Reducing 5G-NR Control Overhead for Swift UE Connection Setup with Low Power Consumption

Ubiquitous connectivity is essential for emerging edge-assisted machine-type communication (MTC) applications for net-worked robotics, intelligent transportation, smart surveillance, etc., which demand ultra-low latency, high data rate, reliability, and energy efficiency. These applications generate significant uplink traffic, often consisting of raw sensor data, where the utility of data is closely tied to its timeliness. The traffic patterns in these scenarios are event-driven, characterized by high variability and bursts, making them difficult to predict. While 5G networks provide Radio Resource Control (RRC) states-Idle, Inactive, and Connected-designed to manage latency and user equipment (UE) power consumption based on deterministic traffic patterns like video streaming, they may not be optimized for the unpredictable nature of MTC traffic. In this study, we evaluate the performance of legacy 5G systems in handling MTC traffic using the open-source 3GPP-compliant testbed, Open Air Interface (OAI). Our analysis reveals that current 5G UE connection setup mechanisms can adversely affect control latency and UE power consumption due to the irregular and event-driven nature of MTC traffic.
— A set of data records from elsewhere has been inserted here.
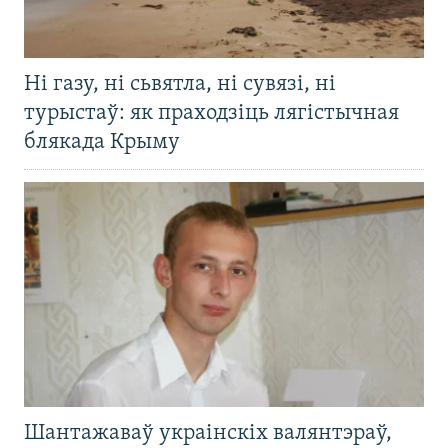
Ні газу, ні сьвятла, ні сувязі, ні
турыстаў: як праходзіць лягістычная
блякада Крыму
Шантажаваў украінскіх валянтэраў,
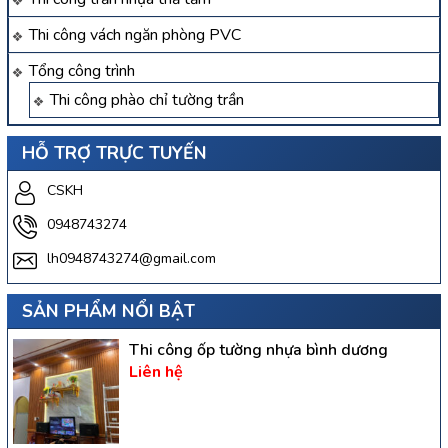
Thi công vách ngăn phòng PVC
Tổng công trình
Thi công phào chỉ tường trần
HỖ TRỢ TRỰC TUYẾN
CSKH
0948743274
lh0948743274@gmail.com
SẢN PHẨM NỔI BẬT
Thi công ốp tường nhựa bình dương
Liên hệ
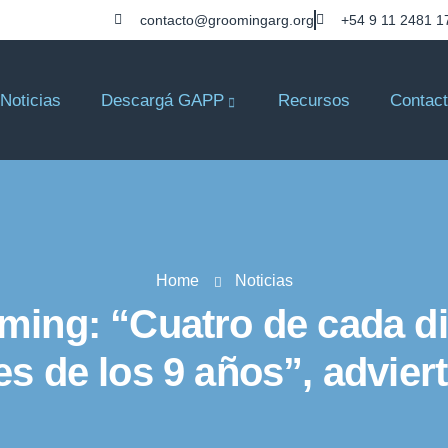
contacto@groomingarg.org
+54 9 11 2481 1
Noticias
Descargá GAPP
Recursos
Contac
Home
Noticias
oming: “Cuatro de cada di
es de los 9 años”, advie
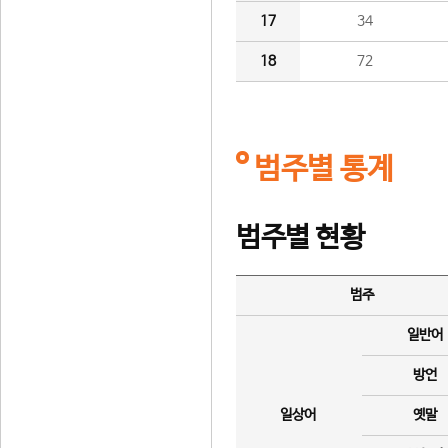
17
34
18
72
범주별 통계
범주별 현황
범주
일반어
방언
일상어
옛말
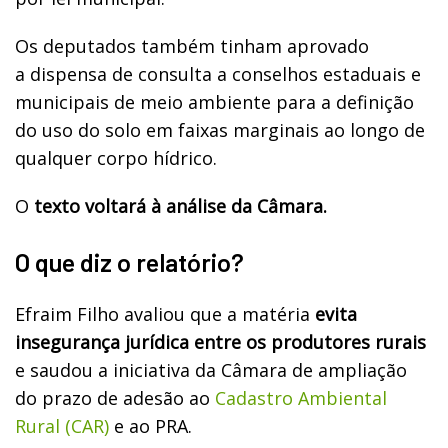
Os deputados também tinham aprovado
a dispensa de consulta a conselhos estaduais e
municipais de meio ambiente para a definição
do uso do solo em faixas marginais ao longo de
qualquer corpo hídrico.
O
texto voltará à análise da Câmara.
O que diz o relatório?
Efraim Filho avaliou que a matéria
evita
insegurança jurídica entre os produtores rurais
e saudou a iniciativa da Câmara de ampliação
do prazo de adesão ao
Cadastro Ambiental
Rural (CAR)
e ao PRA.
To mitigate these issues, we propose an enhanced connection setup process that allows UEs to remain in idle mode during inactivity, thereby conserving power, and facilitating a rapid transition to connected mode with reduced signaling overhead and power consumption. We implement and validate this framework on the OAI testbed, demonstrating its compatibility with the 3GPP standard. Empirical results indicate that our proposed method can reduce UE control latency and power consumption by up to 4× and 3× respectively, compared to legacy 5G connection setup approaches.